-- AVAILABLE DATA --
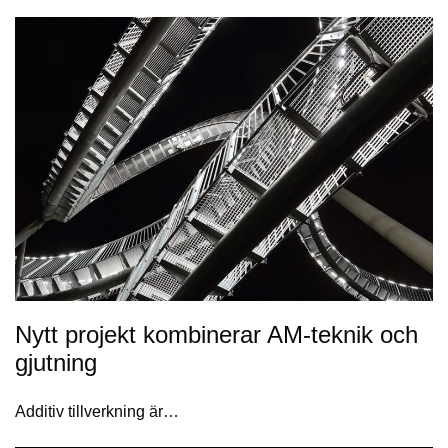
Nytt projekt kombinerar AM-teknik och
gjutning
Additiv tillverkning är…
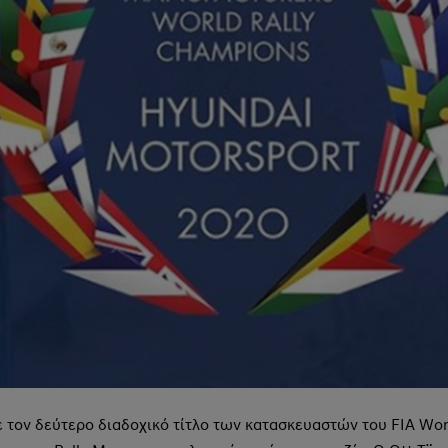
 τον δεύτερο διαδοχικό τίτλο των κατασκευαστών του FIA Wor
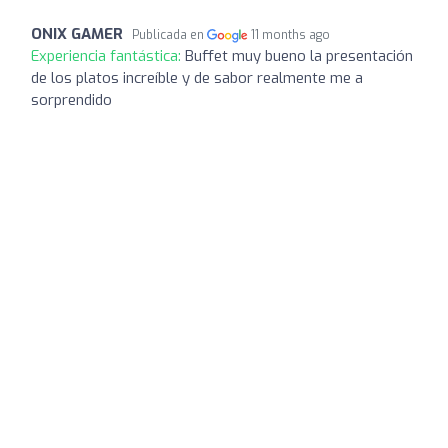
ONIX GAMER
Publicada en
11 months ago
Experiencia fantástica:
Buffet muy bueno la presentación
de los platos increíble y de sabor realmente me a
sorprendido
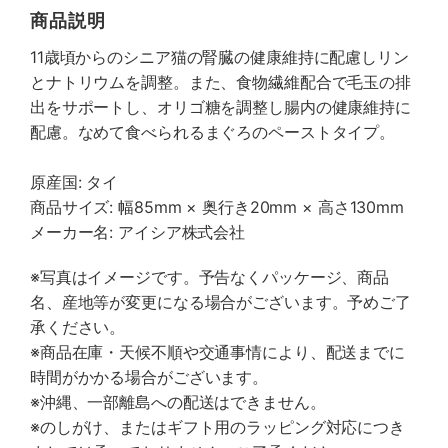
商品説明
11歳頃からのシニア猫の腎臓の健康維持に配慮しリン
とナトリウムを調整。また、食物繊維配合で毛玉の排
出をサポートし、オリゴ糖を調整し腸内の健康維持に
配慮。なめて食べられるまぐろのペーストタイプ。
原産国: タイ
商品サイズ: 幅85mm × 奥行き20mm × 高さ130mm
メーカー名: アイシア株式会社
※写真はイメージです。予告なくパッケージ、商品
名、産地等が変更になる場合がございます。予めご了
承ください。
※商品在庫・天候不順や交通事情により、配送までに
時間がかかる場合がございます。
※沖縄、一部離島への配送はできません。
※のしがけ、またはギフト用のラッピング対応につき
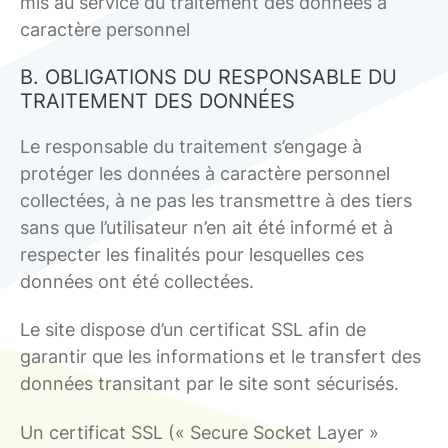
mis au service du traitement des données à
caractère personnel
B. OBLIGATIONS DU RESPONSABLE DU
TRAITEMENT DES DONNÉES
Le responsable du traitement s’engage à
protéger les données à caractère personnel
collectées, à ne pas les transmettre à des tiers
sans que l’utilisateur n’en ait été informé et à
respecter les finalités pour lesquelles ces
données ont été collectées.
Le site dispose d’un certificat SSL afin de
garantir que les informations et le transfert des
données transitant par le site sont sécurisés.
Un certificat SSL (« Secure Socket Layer »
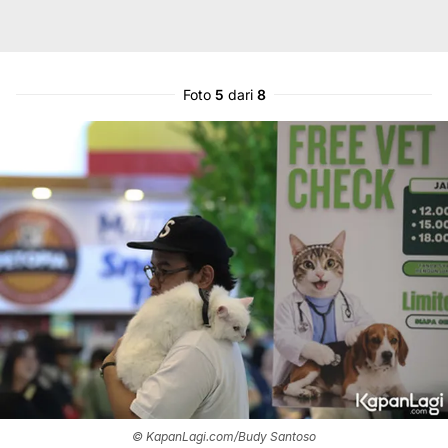
Foto
5
dari
8
© KapanLagi.com/Budy Santoso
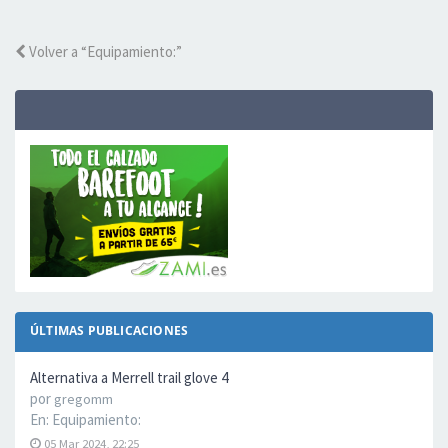
Volver a “Equipamiento:”
ÚLTIMAS PUBLICACIONES
Alternativa a Merrell trail glove 4
por
gregomm
En:
Equipamiento:
05 Mar 2024, 22:25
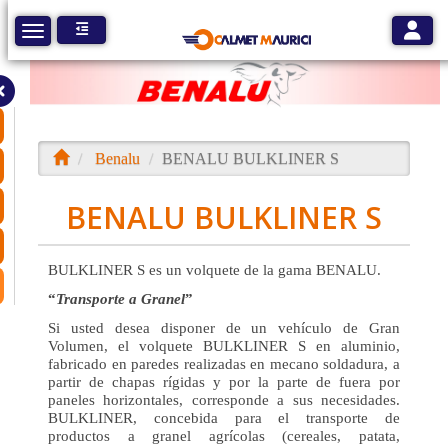
Toggle
Toggle navigation
Benalu
BENALU BULKLINER S
BENALU BULKLINER S
BULKLINER S es un volquete de la gama BENALU.
Transporte a Granel
Si usted desea disponer de un vehículo de Gran
Volumen, el volquete BULKLINER S en aluminio,
fabricado en paredes realizadas en mecano soldadura, a
partir de chapas rígidas y por la parte de fuera por
paneles horizontales, corresponde a sus necesidades.
BULKLINER, concebida para el transporte de
productos a granel agrícolas (cereales, patata,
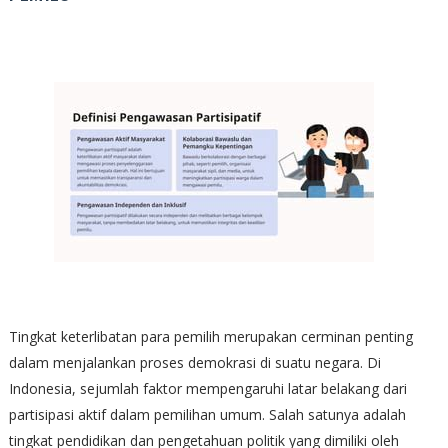
Tingkat keterlibatan para pemilih merupakan cerminan penting
dalam menjalankan proses demokrasi di suatu negara. Di
Indonesia, sejumlah faktor mempengaruhi latar belakang dari
partisipasi aktif dalam pemilihan umum. Salah satunya adalah
tingkat pendidikan dan pengetahuan politik yang dimiliki oleh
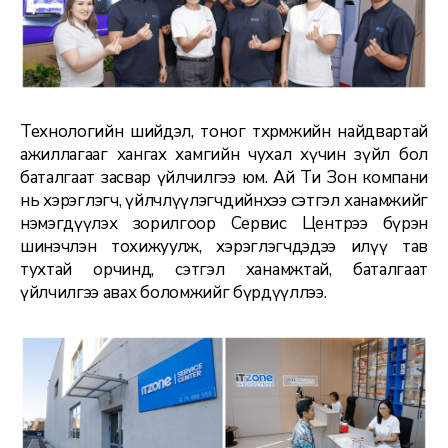
Технологийн шийдэл, тоног төхөөрөмжийн найдвартай
ажиллагааг хангах хамгийн чухал хүчин зүйл бол
баталгаат засвар үйлчилгээ юм. Ай Ти Зон компани
нь хэрэглэгч, үйлчлүүлэгчдийнхээ сэтгэл ханамжийг
нэмэгдүүлэх зорилгоор Сервис Центрээ бүрэн
шинэчлэн тохижуулж, хэрэглэгчдэдээ илүү тав
тухтай орчинд, сэтгэл ханамжтай, баталгаат
үйлчилгээ авах боломжийг бүрдүүллээ.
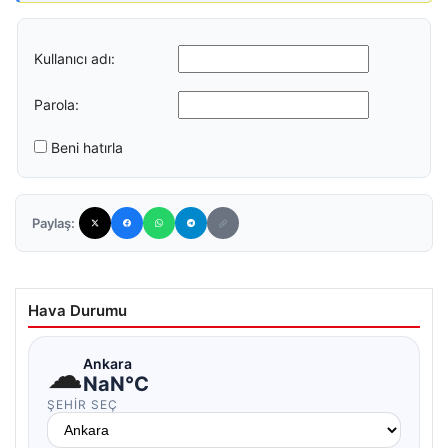
Kullanıcı adı:
Parola:
Beni hatırla
Paylaş:
Hava Durumu
☁
Ankara
NaN°C
ŞEHIR SEÇ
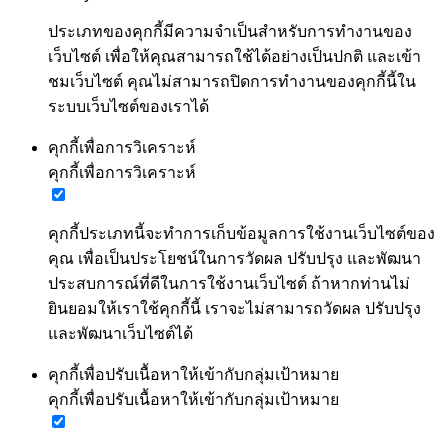
ประเภทของคุกกี้มีความจำเป็นสำหรับการทำงานของ
เว็บไซต์ เพื่อให้คุณสามารถใช้ได้อย่างเป็นปกติ และเข้า
ชมเว็บไซต์ คุณไม่สามารถปิดการทำงานของคุกกี้นี้ใน
ระบบเว็บไซต์ของเราได้
คุกกี้เพื่อการวิเคราะห์
คุกกี้เพื่อการวิเคราะห์
คุกกี้ประเภทนี้จะทำการเก็บข้อมูลการใช้งานเว็บไซต์ของ
คุณ เพื่อเป็นประโยชน์ในการวัดผล ปรับปรุง และพัฒนา
ประสบการณ์ที่ดีในการใช้งานเว็บไซต์ ถ้าหากท่านไม่
ยินยอมให้เราใช้คุกกี้นี้ เราจะไม่สามารถวัดผล ปรับปรุง
และพัฒนาเว็บไซต์ได้
คุกกี้เพื่อปรับเนื้อหาให้เข้ากับกลุ่มเป้าหมาย
คุกกี้เพื่อปรับเนื้อหาให้เข้ากับกลุ่มเป้าหมาย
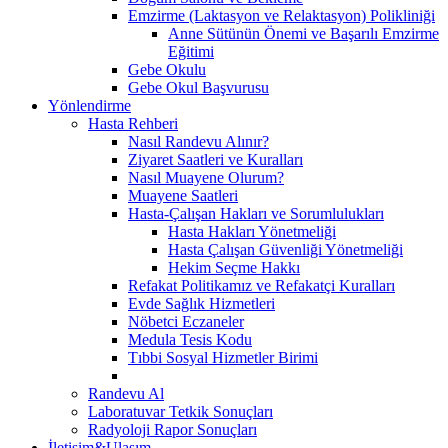
Emzirme (Laktasyon ve Relaktasyon) Polikliniği
Anne Sütünün Önemi ve Başarılı Emzirme
Eğitimi
Gebe Okulu
Gebe Okul Başvurusu
Yönlendirme
Hasta Rehberi
Nasıl Randevu Alınır?
Ziyaret Saatleri ve Kuralları
Nasıl Muayene Olurum?
Muayene Saatleri
Hasta-Çalışan Hakları ve Sorumlulukları
Hasta Hakları Yönetmeliği
Hasta Çalışan Güvenliği Yönetmeliği
Hekim Seçme Hakkı
Refakat Politikamız ve Refakatçi Kuralları
Evde Sağlık Hizmetleri
Nöbetci Eczaneler
Medula Tesis Kodu
Tıbbi Sosyal Hizmetler Birimi
Randevu Al
Laboratuvar Tetkik Sonuçları
Radyoloji Rapor Sonuçları
İletişim&Ulaşım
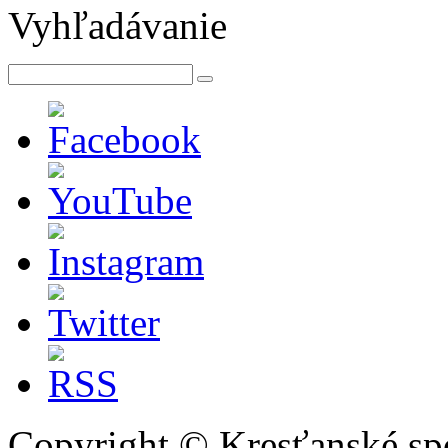
Vyhľadávanie
Copyright © Kresťanské sp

-- YOUR GOAL --
Return the material above in exact form. Pictures stay out.

-- WRITTEN SOLUTION --
Nytt projekt kombinerar AM-teknik och
gjutning
Additiv tillverkning är…
 τον δεύτερο διαδοχικό τίτλο των κατασκευαστών του FIA Wor
ONIX GAMER
Publicada en
11 months ago
Experiencia fantástica:
Buffet muy bueno la presentación
de los platos increíble y de sabor realmente me a
sorprendido
商品説明
11歳頃からのシニア猫の腎臓の健康維持に配慮しリン
とナトリウムを調整。また、食物繊維配合で毛玉の排
出をサポートし、オリゴ糖を調整し腸内の健康維持に
配慮。なめて食べられるまぐろのペーストタイプ。
原産国: タイ
商品サイズ: 幅85mm × 奥行き20mm × 高さ130mm
メーカー名: アイシア株式会社
※写真はイメージです。予告なくパッケージ、商品
名、産地等が変更になる場合がございます。予めご了
承ください。
※商品在庫・天候不順や交通事情により、配送までに
時間がかかる場合がございます。
※沖縄、一部離島への配送はできません。
※のしがけ、またはギフト用のラッピング対応につき
mis au service du traitement des données à
caractère personnel
B. OBLIGATIONS DU RESPONSABLE DU
TRAITEMENT DES DONNÉES
Le responsable du traitement s’engage à
protéger les données à caractère personnel
collectées, à ne pas les transmettre à des tiers
sans que l’utilisateur n’en ait été informé et à
respecter les finalités pour lesquelles ces
données ont été collectées.
Le site dispose d’un certificat SSL afin de
garantir que les informations et le transfert des
données transitant par le site sont sécurisés.
Un certificat SSL (« Secure Socket Layer »
Foto
5
dari
8
© KapanLagi.com/Budy Santoso
Volver a “Equipamiento:”
ÚLTIMAS PUBLICACIONES
Alternativa a Merrell trail glove 4
por
gregomm
En:
Equipamiento:
05 Mar 2024, 22:25
Toggle
Toggle navigation
Benalu
BENALU BULKLINER S
BENALU BULKLINER S
BULKLINER S es un volquete de la gama BENALU.
Transporte a Granel
Si usted desea disponer de un vehículo de Gran
Volumen, el volquete BULKLINER S en aluminio,
fabricado en paredes realizadas en mecano soldadura, a
partir de chapas rígidas y por la parte de fuera por
paneles horizontales, corresponde a sus necesidades.
BULKLINER, concebida para el transporte de
productos a granel agrícolas (cereales, patata,
Tingkat keterlibatan para pemilih merupakan cerminan penting
dalam menjalankan proses demokrasi di suatu negara. Di
Indonesia, sejumlah faktor mempengaruhi latar belakang dari
partisipasi aktif dalam pemilihan umum. Salah satunya adalah
tingkat pendidikan dan pengetahuan politik yang dimiliki oleh
Технологийн шийдэл, тоног төхөөрөмжийн найдвартай
ажиллагааг хангах хамгийн чухал хүчин зүйл бол
баталгаат засвар үйлчилгээ юм. Ай Ти Зон компани
нь хэрэглэгч, үйлчлүүлэгчдийнхээ сэтгэл ханамжийг
нэмэгдүүлэх зорилгоор Сервис Центрээ бүрэн
шинэчлэн тохижуулж, хэрэглэгчдэдээ илүү тав
тухтай орчинд, сэтгэл ханамжтай, баталгаат
үйлчилгээ авах боломжийг бүрдүүллээ.
Kullanıcı adı:
Parola:
Beni hatırla
Paylaş:
Hava Durumu
☁
Ankara
NaN°C
ŞEHIR SEÇ
ประเภทของคุกกี้มีความจำเป็นสำหรับการทำงานของ
เว็บไซต์ เพื่อให้คุณสามารถใช้ได้อย่างเป็นปกติ และเข้า
ชมเว็บไซต์ คุณไม่สามารถปิดการทำงานของคุกกี้นี้ใน
ระบบเว็บไซต์ของเราได้
คุกกี้เพื่อการวิเคราะห์
คุกกี้เพื่อการวิเคราะห์
คุกกี้ประเภทนี้จะทำการเก็บข้อมูลการใช้งานเว็บไซต์ของ
คุณ เพื่อเป็นประโยชน์ในการวัดผล ปรับปรุง และพัฒนา
ประสบการณ์ที่ดีในการใช้งานเว็บไซต์ ถ้าหากท่านไม่
ยินยอมให้เราใช้คุกกี้นี้ เราจะไม่สามารถวัดผล ปรับปรุง
และพัฒนาเว็บไซต์ได้
คุกกี้เพื่อปรับเนื้อหาให้เข้ากับกลุ่มเป้าหมาย
คุกกี้เพื่อปรับเนื้อหาให้เข้ากับกลุ่มเป้าหมาย
Emzirme (Laktasyon ve Relaktasyon) Polikliniği
Anne Sütünün Önemi ve Başarılı Emzirme
Eğitimi
Gebe Okulu
Gebe Okul Başvurusu
Yönlendirme
Hasta Rehberi
Nasıl Randevu Alınır?
Ziyaret Saatleri ve Kuralları
Nasıl Muayene Olurum?
Muayene Saatleri
Hasta-Çalışan Hakları ve Sorumlulukları
Hasta Hakları Yönetmeliği
Hasta Çalışan Güvenliği Yönetmeliği
Hekim Seçme Hakkı
Refakat Politikamız ve Refakatçi Kuralları
Evde Sağlık Hizmetleri
Nöbetci Eczaneler
Medula Tesis Kodu
Tıbbi Sosyal Hizmetler Birimi
Randevu Al
Laboratuvar Tetkik Sonuçları
Radyoloji Rapor Sonuçları
İletişim&Ulaşım
Vyhľadávanie
Copyright © Kresťanské sp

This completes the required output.